Vermont’s New Captive Legislation to Revise Some Capital Requirement Rules

By | May 6, 2015

Vermont officials announced that Gov. Peter Shumlin will sign new legislation passed in April that would bring several changes to the state’s captive insurance rules — including changes to the investment guideline to allow “marketable securities” along with cash, trusts and letters of credit to meet the minimum capital requirement.

Shumlin will hold a ceremonial signing of the bill alongside captive insurance industry professionals on Thursday, May 7, in Burlington, officials said.

“These improvements in Vermont’s law may seem technical,” said Shumlin, “but taken as a whole they continue to advance Vermont’s standing as the ‘Gold Standard’ for domiciles and will provide greater flexibility and clarity going forward for our companies.”

Vermont officials said expanding the investment guidelines for the minimum capital requirement is a significant change that has already attracted considerable interest. This change is consistent with current investment guidelines for Vermont’s traditional insurance companies and will increase the liquidity options for companies, officials said.

“The legislation makes Vermont’s captive law more attractive and sends a strong message to the industry that we are committed to our leadership role,” said David Provost, deputy commissioner of captive insurance in Vermont.

“We’re delighted to have the continued support of the governor and the legislature in keeping pace with the changing needs of the industry,” said Richard Smith, president of the Vermont Captive Insurance Association, which lobbied for the changes. “We’re especially proud to implement the new investment guideline for minimum capital requirements making Vermont the first domicile to do so.”

The new law also modifies the minimum capital for cell companies to $250,000 which is consistent with the current marketplace. It also adopts the National Association of Insurance Commissioners (NAIC) governance standards for risk retention groups (RRGs) and portions of NAIC Protected Cell Company Model Act.

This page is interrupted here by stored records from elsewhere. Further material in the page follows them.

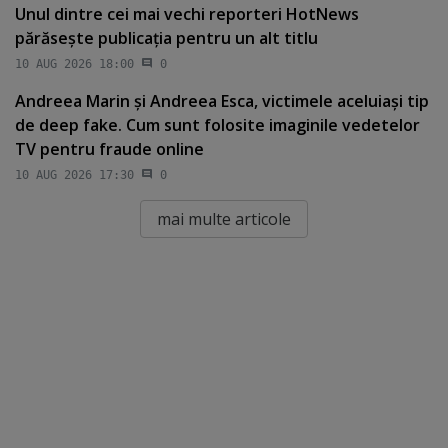
Unul dintre cei mai vechi reporteri HotNews
părăseşte publicaţia pentru un alt titlu
10 AUG 2026 18:00
0
Andreea Marin şi Andreea Esca, victimele aceluiaşi tip
de deep fake. Cum sunt folosite imaginile vedetelor
TV pentru fraude online
10 AUG 2026 17:30
0
mai multe articole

A summary of the changes in the law include the following:

  • Number of incorporators – The number of incorporators required to sign a captive company’s incorporation documents was reduced from three individuals to one individual to be consistent with most other incorporations under Vermont law.
  • Cell companies capital requirements — The change reduces the minimum capital requirement from $500,000 to $250,000 for cell captive companies.
  • Structure on capital requirement for all captive companies – The new law allows captives to have greater flexibility with their required minimum capital to now include “marketable securities” along with allowing cash, trust and letters of credit to meet the minimum capital requirement. The Vermont Department of Financial Regulation will issue further guidance to define what constitute marketable securities.
  • Definitions and protected cells — The law amends the sponsored cell law to make it easier to read by moving sections of the law to improve clarity.
  • Naming conventions for incorporated cells — The law adds a requirement that incorporated protected cells have their own distinct names and designations, which in the case of incorporated protected cells should include the words ‘Incorporated Cell’ or the abbreviation ‘IC’.
  • Delinquency of sponsored captives and adoption of the National Association of Insurance Commissioners (NAIC) Protected Cell Company Model Act – Vermont now adopts portions of the NAIC Protected Cell Company Model Act language regarding the segregation of assets and liabilities, contracting by/for individual cells, treatment of cells in case of delinquency, and the reach of creditors.
  • Risk retention groups (RRGs) governance — Vermont now adopts the NAIC Model Governance Standards for risk retention groups.

The law would become effective upon the governor’s signature, except for the governance standards applicable to risk retention groups. While those provisions would still apply immediately to risk retention groups first licensed on or after the effective date of the law, they would apply to all other risk retention groups one year after the effective date, giving existing companies one year to come into compliance.

Captive insurance has been a part of the Vermont insurance industry since 1981 when Vermont passed the Special Insurer Act. Captive insurance companies are typically used for corporate lines of insurance such as property, general liability, products liability, or professional liability.

Vermont captive licenses totaled 1,029 (including 48 of the Fortune 100 and 18 of the companies that make up the Dow 30) with 581 active captive insurers at the end of 2014. Vermont is the largest captive insurance domicile in the U.S. and the third-largest in the world, behind Bermuda and Cayman Islands, in terms of the number of captives.